▶ Task to complete: Output only the stretch of the listing that starts at the line containing "nítidas e duráveis para alto" and ends at the line containing "ara escritórios, gráficas e", reproduced exactly with both ends.
━━━━━━
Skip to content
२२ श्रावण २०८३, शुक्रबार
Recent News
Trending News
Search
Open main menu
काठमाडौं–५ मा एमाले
━━━━━━
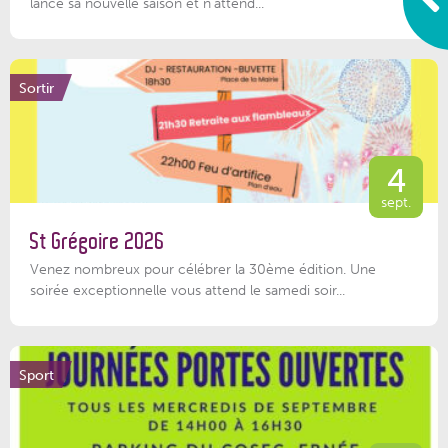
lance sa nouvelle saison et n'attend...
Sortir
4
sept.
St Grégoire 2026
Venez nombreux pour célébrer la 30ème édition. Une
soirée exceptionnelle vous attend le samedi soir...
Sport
━━━━━━
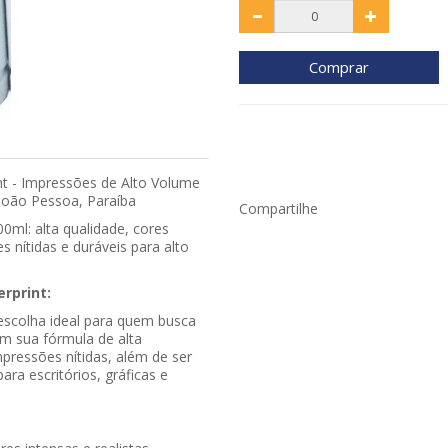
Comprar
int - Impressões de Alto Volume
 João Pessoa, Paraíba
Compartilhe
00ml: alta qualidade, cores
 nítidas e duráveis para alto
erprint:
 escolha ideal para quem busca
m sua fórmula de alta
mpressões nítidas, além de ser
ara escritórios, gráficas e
━━━━━━
▶ Task answer:
 nítidas e duráveis para alto
erprint:
 escolha ideal para quem busca
m sua fórmula de alta
mpressões nítidas, além de ser
ara escritórios, gráficas e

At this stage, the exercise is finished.